Both life expectancy and expected years of disability-free life had been trending up in the United States for decades until 2010. The resulting need to fund a longer retirement was met by calls to work longer, and the expanding capacity to work longer justified those calls. However, in the last fifteen years, slowing declines in mortality have coincided with negative health trends, raising the possibility of even slower growth in working life expectancy. A crucial question, then, is whether working longer is even possible for many people?
To answer that question, policymakers need to know whether individuals are physically capable of working: are they alive, in the community, and not encumbered by work-limiting disabilities? The analysis presented here shows that improvement in life expectancy has moderated since 2006, while improvement in working life expectancy has slowed even more, such that every year of life expectancy gained is associated with only about half a year of work capacity.
When looking across demographic groups, the picture is more concerning. The population-level gain, however modest, is driven almost entirely by high-education groups (although low-education Black women have seen similar growth). As a result, a large share of those with less than median education will not be able to work even two years beyond the early eligibility age for Social Security, even if they managed to work to 62. This problem is particularly acute among low-education Black men, who had very low working life expectancies in 2006 and experienced no improvement in the past fifteen years. A majority of this group will be incapable of work to the FRA.

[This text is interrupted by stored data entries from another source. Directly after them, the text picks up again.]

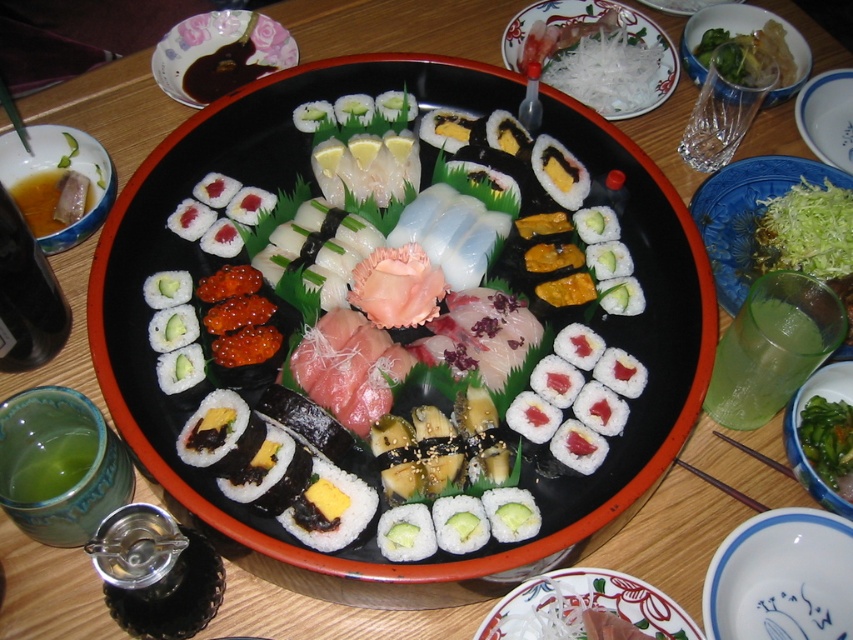 Question: Which of the following is the closest to the observer?

Choices:
 (A) green leafy vegetable at right
 (B) clear glass bowl at upper right
 (C) green leafy vegetable at center

Answer: (C)

Question: In this image, where is white rice with nori at center located relative to shiny black bowl at upper left?

Choices:
 (A) above
 (B) below

Answer: (B)

Question: Observing the image, what is the correct spatial positioning of white ceramic bowl at lower right in reference to white shredded vegetable at upper center?

Choices:
 (A) right
 (B) left

Answer: (A)

Question: Which object appears closest to the camera in this image?

Choices:
 (A) white rice with nori at center
 (B) green leafy vegetable at right

Answer: (A)

Question: Among these objects, which one is farthest from the camera?

Choices:
 (A) white ceramic plate at upper right
 (B) clear glass bowl at upper right

Answer: (A)

Question: Does white shredded vegetable at upper center come behind green leafy vegetable at center?

Choices:
 (A) yes
 (B) no

Answer: (A) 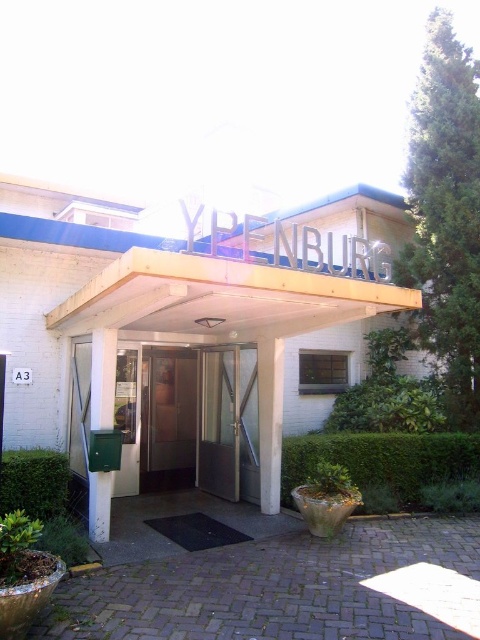 Question: Which point is farther to the camera?

Choices:
 (A) metallic glass door at center
 (B) white wooden entrance at center

Answer: (A)

Question: Which object appears farthest from the camera in this image?

Choices:
 (A) white wooden entrance at center
 (B) metallic glass door at center

Answer: (B)

Question: Does white wooden entrance at center have a larger size compared to metallic glass door at center?

Choices:
 (A) no
 (B) yes

Answer: (A)

Question: Does white wooden entrance at center come behind metallic glass door at center?

Choices:
 (A) no
 (B) yes

Answer: (A)

Question: Does white wooden entrance at center have a lesser width compared to metallic glass door at center?

Choices:
 (A) yes
 (B) no

Answer: (A)

Question: Which object appears farthest from the camera in this image?

Choices:
 (A) white wooden entrance at center
 (B) metallic glass door at center

Answer: (B) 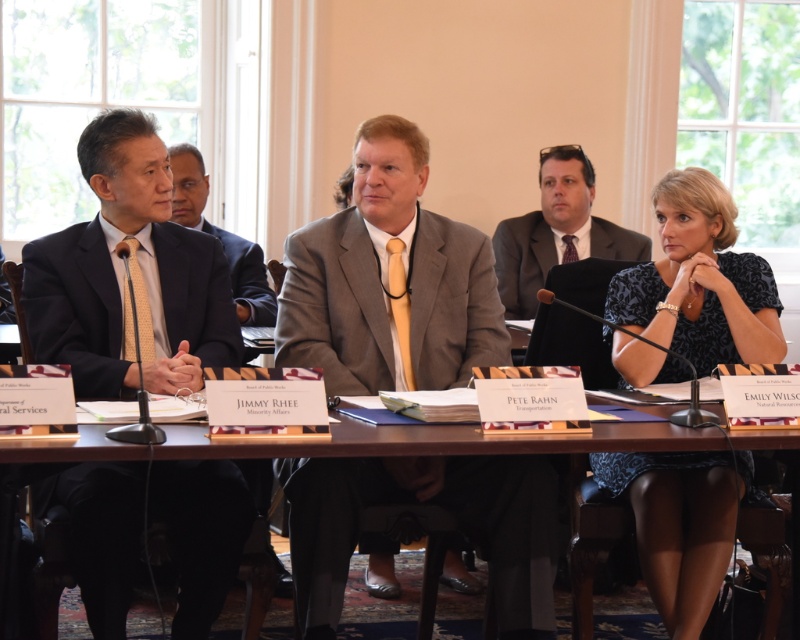 Question: Which point appears farthest from the camera in this image?

Choices:
 (A) (218, 451)
 (B) (544, 268)

Answer: (B)

Question: In this image, where is dark blue suit at left located relative to matte gray suit at center?

Choices:
 (A) below
 (B) above

Answer: (A)

Question: From the image, what is the correct spatial relationship of matte gray suit at center in relation to matte black suit at center?

Choices:
 (A) left
 (B) right

Answer: (B)

Question: Where is blue dotted blouse at center located in relation to brown wooden table at center in the image?

Choices:
 (A) left
 (B) right

Answer: (B)

Question: Which of these objects is positioned closest to the dark blue suit at left?

Choices:
 (A) matte black suit at center
 (B) brown wooden table at center

Answer: (B)

Question: Among these objects, which one is nearest to the camera?

Choices:
 (A) matte black suit at center
 (B) light gray wool suit at center
 (C) dark blue suit at left

Answer: (C) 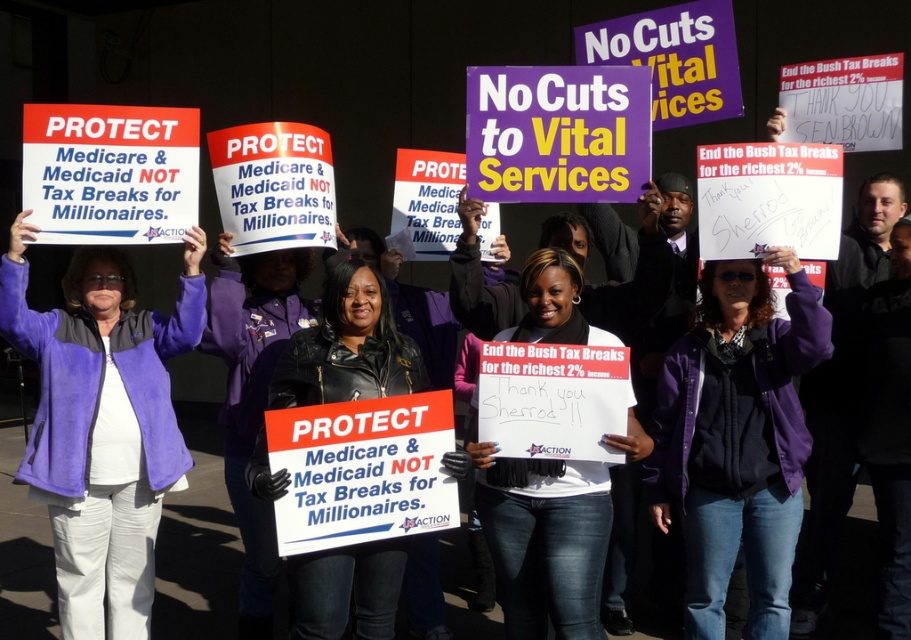 Question: Which of the following is the farthest from the observer?

Choices:
 (A) (374, 387)
 (B) (761, 577)
 (C) (135, 451)

Answer: (C)

Question: Which point appears closest to the camera in this image?

Choices:
 (A) (333, 307)
 (B) (243, 417)

Answer: (A)

Question: Does white matte sign at center lie behind black leather jacket at center?

Choices:
 (A) yes
 (B) no

Answer: (A)

Question: Can you confirm if white matte sign at center is thinner than matte purple jacket at center?

Choices:
 (A) no
 (B) yes

Answer: (A)

Question: Which of the following is the closest to the observer?

Choices:
 (A) black leather jacket at center
 (B) purple fleece jacket at left
 (C) white matte sign at center

Answer: (A)

Question: Is purple fleece jacket at left bigger than white matte sign at center?

Choices:
 (A) no
 (B) yes

Answer: (B) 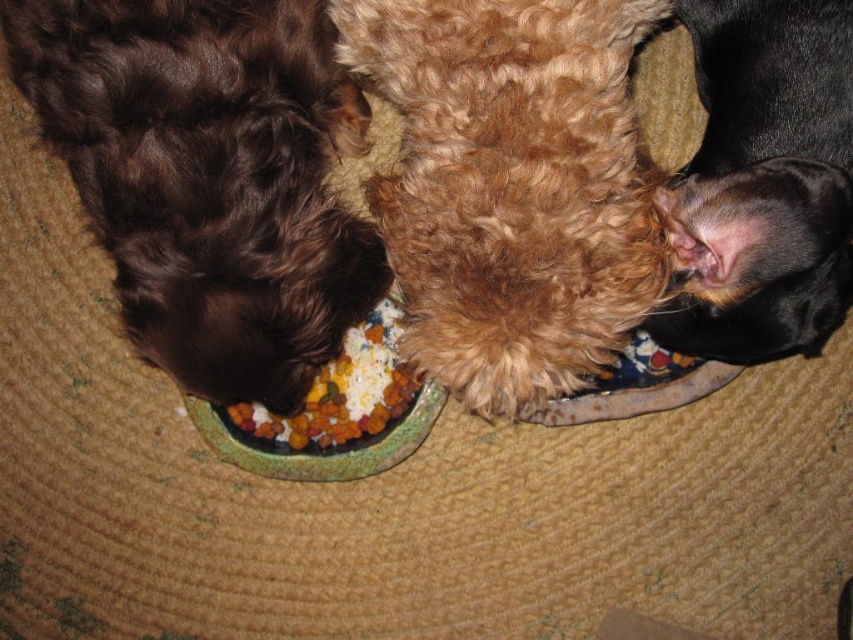 Question: Is shiny brown fur at left positioned in front of black fur at upper right?

Choices:
 (A) no
 (B) yes

Answer: (A)

Question: Which point is farther to the camera?

Choices:
 (A) (842, 70)
 (B) (409, 403)
 (C) (328, 324)

Answer: (B)

Question: Can you confirm if shiny brown fur at left is bigger than black fur at upper right?

Choices:
 (A) yes
 (B) no

Answer: (A)

Question: Is shiny brown fur at left bigger than multicolored kibble at center?

Choices:
 (A) yes
 (B) no

Answer: (A)

Question: Which object appears farthest from the camera in this image?

Choices:
 (A) black fur at upper right
 (B) shiny brown fur at left
 (C) multicolored kibble at center

Answer: (C)

Question: Which of the following is the closest to the observer?

Choices:
 (A) (347, 380)
 (B) (85, 35)

Answer: (B) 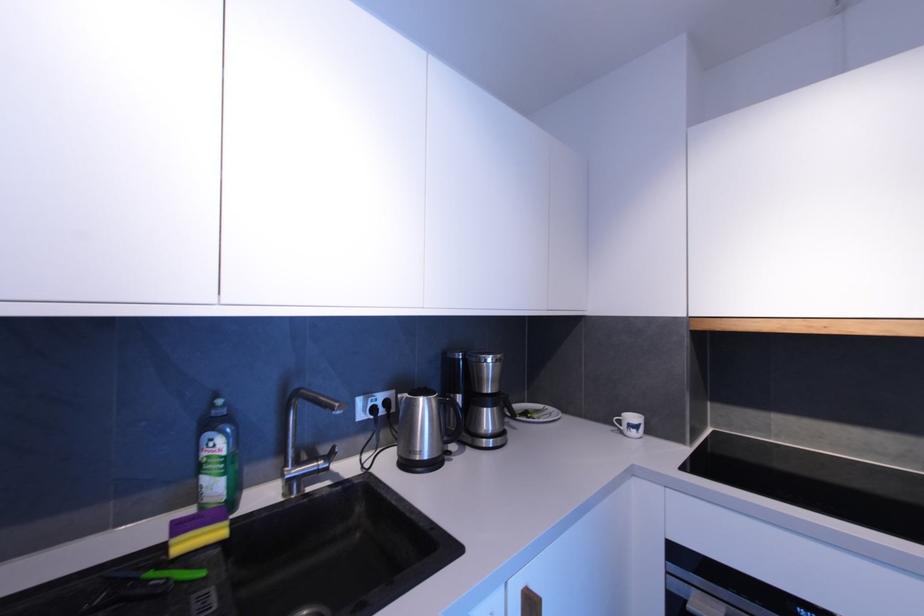 Where is `wooden cabinet handle`? The height and width of the screenshot is (616, 924). wooden cabinet handle is located at coordinates (529, 602). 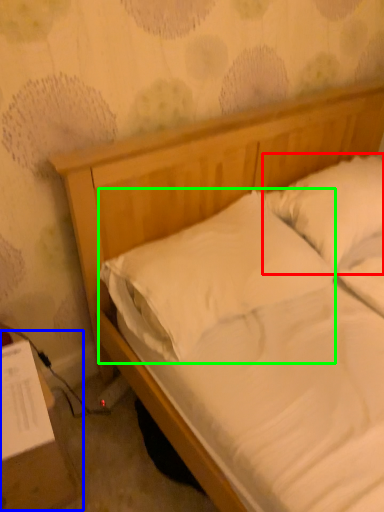 Question: Considering the real-world distances, which object is farthest from pillow (highlighted by a red box)? table (highlighted by a blue box) or pillow (highlighted by a green box)?

Choices:
 (A) table
 (B) pillow

Answer: (A) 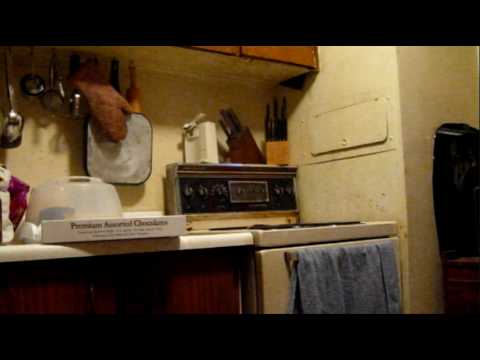 At what (x,y) coordinates should I click in order to perform the action: click on edge counter top. Please return your answer as a coordinate pair (x, y). The height and width of the screenshot is (360, 480). Looking at the image, I should click on pyautogui.click(x=30, y=255), pyautogui.click(x=126, y=246), pyautogui.click(x=200, y=240). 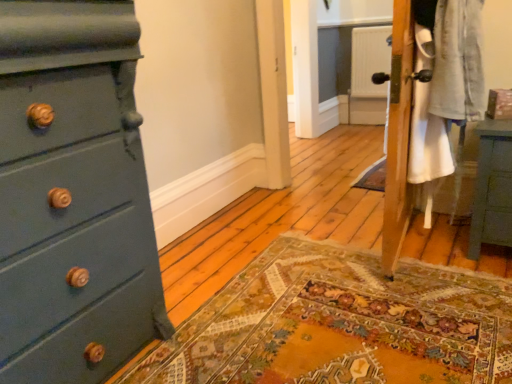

In thinking of solutions for inadequate retirement savings, working longer may be a fine response for those with more education, but Black and low-education individuals, who are the least likely to have sufficient savings, are also the least well-positioned to work longer. They would also be the groups most vulnerable to further increases in Social Security’s eligibility age thresholds. New solutions for these groups need to account for their high probability of not being physically capable of extending their working lives.